Le rapport ne répond pas non plus à la question de savoir à qui appartenait ce missile. Par exemple, d’où il a été lancé dans la zone rebelle ? Cela aurait pu être un missile pris aux forces gouvernementales ukrainiennes, transmis par les forces gouvernementales ukrainiennes ou même fourni par la Russie, comme certains experts occidentaux l’ont supposé. Tout cela fait l’objet d’enquêtes supplémentaires.
De plus, l’enquête néerlandaise a clairement indiqué que, du point de vue des enquêteurs, l’Ukraine avait eu tort, au vu des informations dont disposait le gouvernement ukrainien à ce moment, de ne pas avoir fermé son espace aérien. Cela laisse présumer que l’Ukraine aurait dû fermer son espace aérien, ce qui pourrait avoir des répercussions sur les plaintes qui sont en cours contre les autorités ukrainiennes au motif de leur éventuelle négligence pour ne pas avoir fermé cet espace. Moi-même, moins d’une heure après le crash, j’ai twitté : «Comment un avion de ligne a-t-il pu être autorisé à survoler une zone de combat ?» En bref, on a aujourd’hui éclairci certains points, l’enquête a planché sur différents scénarios mais il faut encore répondre à de nombreuses questions. C’est certainement l’enquête criminelle toujours en cours qui y répondra, si elle le peut, bien sûr, d’ici quelques mois.
RT : Almaz-Antei, le fabricant russe des missiles a révélé des informations sensibles. Pourquoi n’avons-nous pas vu le même niveau d’ouverture chez les autres parties, en Ukraine, par exemple ?
C.S. : Ce point va certainement devoir être éclairci dans les jours ou même les heures qui viennent. Je ne sais pas si l’on pourra poser des questions lors de cette conférence de presse, ça me paraît peu probable. Les Etats-Unis, par exemple, n’ont pas publié de photos satellite ou infrarouges détaillées qui pourraient faire la lumière sur le lieu exact du tir, cela a été laissé, en Occident, à des amateurs qui ont spéculé à des degrés de crédibilité divers, sur l’emplacement exact du site de lancement de ce missile BOUK. Bien sûr, tout cela est crucial pour savoir à qui imputer la responsabilité de ce crash, ce qui n’était, bien évidemment, pas le but de cette enquête mais qui sera déterminé dans le futur.
Il vaut la peine de se souvenir du contexte. S’il a été tiré par les forces rebelles pro-russes dans l’est de l’Ukraine, se pose alors la question de l’intention, comme dans toute enquête criminelle. Rappelons-nous qu’en 1998, même les Etats-Unis avaient abattu un avion de ligne iranien, tuant des centaines de personnes accidentellement dans une situation de combat.
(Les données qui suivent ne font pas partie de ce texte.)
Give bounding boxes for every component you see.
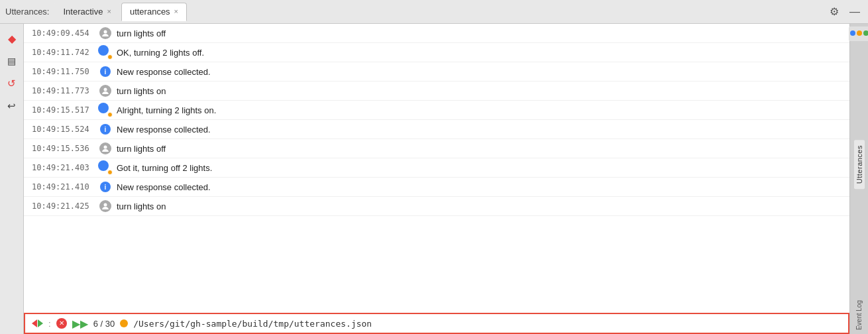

De la même façon, l’Ukraine a abattu un avion d’une compagnie sibérienne en 2001.
Ces accidents se sont produits et, bien sûr, lorsqu’un accident survient, on cherche à déterminer quelle était l’intention des personnes qui tiré. Il s’agit d’une zone de combat et, à l’époque, les rebelles pro-russes étaient attaqués par des avions militaires ukrainiens, raison pour laquelle, si ce cas était avéré, ils auraient utilisé leurs armes.
Beaucoup de questions restent encore en suspens. Bien sûr de nombreux titres occidentaux ne parleront que d’une version de cette histoire, comme ce fut le cas au lendemain du crash du MH17, beaucoup de journaux en Grande-Bretagne et au Royaume-Uni avaient titré «Le missile de Poutine» ou «La Russie a tué mon fils» sans qu’il n’y ait eu aucune enquête. Au moins maintenant nous disposons d’une enquête qui semble avoir été menée de manière rigoureuse et dont les conclusions ont été présentées de manière très professionnelle. Elle a bien sûr répondu à certaines questions mais il faut encore répondre à de nombreuses autres.